In view of condition (c), we are interested in finding solutions  $\sigma_k$  and  $\omega_k$  of (a) having degrees as small as possible. Hence, it would be desirable to have  $\sigma_k$  and  $\omega_k$  relatively prime in the first place. The next claim gives a simple condition under which  $(\sigma_k, \omega_k) = 1$ .

Claim 3: Suppose  $\sigma_k$ ,  $\omega_k$ ,  $\tau_k$ , and  $\gamma_k$  satisfy (a), (b), (d), (e), and (f). Then if

$$\deg \omega_k + \deg \tau_k \leq k$$
,

and

$$\deg \sigma_k + \deg \gamma_k \leq k$$
,

we have  $(\sigma_k, \omega_k) = 1$ .

Proof: Multiplying (e) by  $\sigma_{\mathbf{k}}$  and using (a) gives

$$\tau_k \omega_k = \sigma_k (\gamma_k + z^k) \mod z^{k+1}$$
.

By (b),

$$\sigma_k(z)z^k = z^k \mod z^{k+1}$$
,

implying

$$\tau_k \omega_{k_e} = \sigma_k \gamma_k + z^k \mod z^{k+1}$$
.

By the hypotheses of the claim, deg  $\tau_k \omega_k \le k$  and deg  $\sigma_k \gamma_k \le k$ . Hence, the previous mod  $z^{k+1}$  equality is an actual equality:

$$\tau_k \omega_k - \sigma_k \gamma_k = z^k$$
.

According to this formula, any common monic divisor of  $\sigma_k$  and  $\omega_k$  must be a divisor of  $z^k$ . Hence, this divisor is a power of z. Since  $\sigma_k(0) \neq 0$ , the divisor must be  $z^0 = 1$ , implying that  $(\sigma_k, \omega_k) = 1$ . This proves Claim 3.

By Claim 3/ if there is an integer D(k), such that

$$0 \le D(k) \le k, \tag{1.15}$$

$$\max[\deg \sigma_k, \deg \omega_k] \le D(k),$$
 (1.16)

$$\max[\deg \tau_k, \deg \gamma_k] \le k-D(k), \qquad (1.17)$$

then  $(\sigma_k, \omega_k) = 1$ , as desired. The existence of such a D(k) also implies the following result.

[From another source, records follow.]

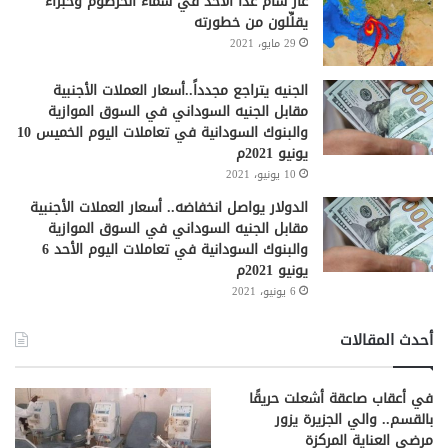
غاز سام غداً الأحد في سماء الخرطوم وخبراء
يقلِّلون من خطورته
29 مايو، 2021
الجنيه يتراجع مجدداً..أسعار العملات الأجنبية
مقابل الجنيه السوداني في السوق الموازية
والبنوك السودانية في تعاملات اليوم الخميس 10
يونيو 2021م
10 يونيو، 2021
الدولار يواصل انخفاضه.. أسعار العملات الأجنبية
مقابل الجنيه السوداني في السوق الموازية
والبنوك السودانية في تعاملات اليوم الأحد 6
يونيو 2021م
6 يونيو، 2021
أحدث المقالات
في أعقاب صاعقة أشعلت حريقًا
بالقسم.. والي الجزيرة يزور
مرضى العناية المركزة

Claim 4: Suppose (a), (b), (d), (e), and (f) hold and suppose polynomials  $\sigma^*(z)$ ,  $\omega^*(z)$  satisfy

$$(1 + S)\sigma^* = \omega^* \mod z^{k+1},$$
 (1.18)  
 $\sigma^*(0) = 1.$ 

Then if (1.15), (1.16), and (1.17) hold, we have

 $\max[\deg \sigma^*, \deg \omega^*] \ge D(k).$ 

*Proof:* Multiplying (e) by  $\sigma^*$  and using (1.18) gives

$$\tau_k \omega^* = \sigma^* (\gamma_k + z^k) \mod z^{k+1},$$

$$= \sigma^* \gamma_k + z^k \mod z^{k+1}.$$

Hence,  $\tau_k \omega^* - \sigma^* \gamma_k^* = z^k \mod z^{k+1}$ , which implies

$$\deg\{\tau_k\omega^* - \sigma^*\gamma_k\} \ge k.$$

It is clear that  $\deg\{\tau_k\omega^* - \sigma^*\gamma_k\} \leq \max[\deg \tau_k\omega^*, \deg \sigma^*\gamma_k]$  $\leq k - D(k) + \max[\deg \sigma^*, \deg \omega^*]$ . Hence,

$$k \le k - D(k) + \max[\deg \sigma^*, \deg \omega^*],$$

implying

 $D(k) \leq \max[\deg \sigma^*, \deg \omega^*].$ 

From (a), we can take  $\sigma^* = \sigma_k$ ,  $\omega^* = \omega_k$ . If (7.15), (1.16), and (1.17) hold, Claim 4 and (1.16) imply that

$$\max[\deg \sigma_k, \deg \omega_k] = D(k). \tag{1.19}$$

We can also take  $\sigma^* = \sigma$ ,  $\omega^* = \omega$ . If (1.15), (1.16), and (1.17) hold, then Claim 4 implies

 $\max[\deg \sigma_k, \deg \omega_k] = D(k) \le \max[\deg \sigma, \deg \omega].$ 

Hence, condition (c) is satisfied.

Summarizing the previous results,

Suppose  $\sigma_k$ ,  $\omega_k$ ,  $\tau_k$ ,  $\gamma_k$  satisfy (a), (b), (d), (e), and (f). If there is an integer D(k) such that (1.15), (1.16), and (1.17) hold, then  $\sigma_k$  and  $\omega_k$  are relatively prime, (1.19) holds, and condition (c) is satisfied.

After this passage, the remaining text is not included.